Auparavant, est né ‘‘L’Etudiant tunisien’’, un journal au petit format et en quatre pages qui devait être le porte-parole des étudiants tunisiens en France, mais un relais aussi avec ceux de Tunisie à eux expédié depuis l’Hexagone. C’est grâce à ce journal que, plus tard, eut lieu le congrès constitutif de l’UGET, soit du 10 au 13 juillet 1953 :
En 1953, justement, Mansour Moalla est sur plusieurs fronts à la fois : congrès de l’UGET, congrès mondial des étudiants de Varsovie, préparation de l’examen de géographie régionale, et préparation du concours d’entrée à l’ENA. ?

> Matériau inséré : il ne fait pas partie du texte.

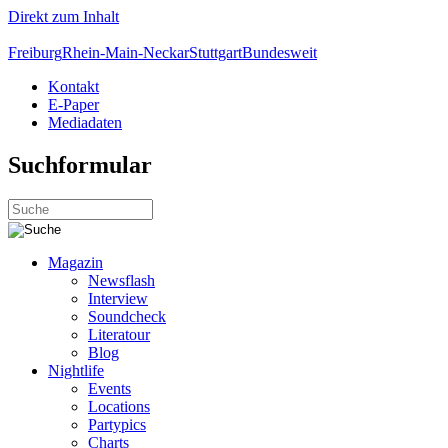
Direkt zum Inhalt
Freiburg
Rhein-Main-Neckar
Stuttgart
Bundesweit
Kontakt
E-Paper
Mediadaten
Suchformular
Magazin
Newsflash
Interview
Soundcheck
Literatour
Blog
Nightlife
Events
Locations
Partypics
Charts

Durant l’été 1954, il y eut le deuxième congrès de l’UGET de Tunis avec pour candidats au Bureau exécutif, Hamed Karoui et Mansour Moalla, celui-ci étant devenu président de l’Union. De retour à Paris, il rencontre Bourguiba à Amilly, un leader dont ‘‘ le charisme est irrésistible, un don de la communication extraordinaire’’. De ce tête-à-tête d’une journée entière avec Bourguiba, Mansour Moalla écrit : « Cette journée mémorable vécue avec Bourguiba au Château la Fierté m’a appris sur l’action politique, la stratégie, la tactique, plus que mes années à Sciences Po où les conférences de méthodes, malgré leur caractère pratique, n’atteignent pas le degré d’efficacité des ces leçons de choses portant sur le réel et le vécu ».
L’auteur, sur plusieurs pages, évoque ensuite les négociations devant mener à l’autonomie interne du pays, et revient notamment sur l’image qu’il garde de Bourguiba : « Tel est Bourguiba : un être supérieur, qui sait parler aux autres, conquérir les esprits et les cœurs, guider et encourager les jeunes, leur inculquer le sens du devoir, du service de la collectivité, de l’abnégation et du sacrifice. Comment résister à ce rayonnement et à ce charisme?».
A ce stade du récit, Mansour Moalla est de retour à Paris pour poursuivre sa deuxième année d’études à l’ENA. En 1954, il est affecté à l’Inspection des Finances (France) et doit soutenir une thèse de doctorat en droit.
En septembre 1957, le séjour parisien arrive à son terme.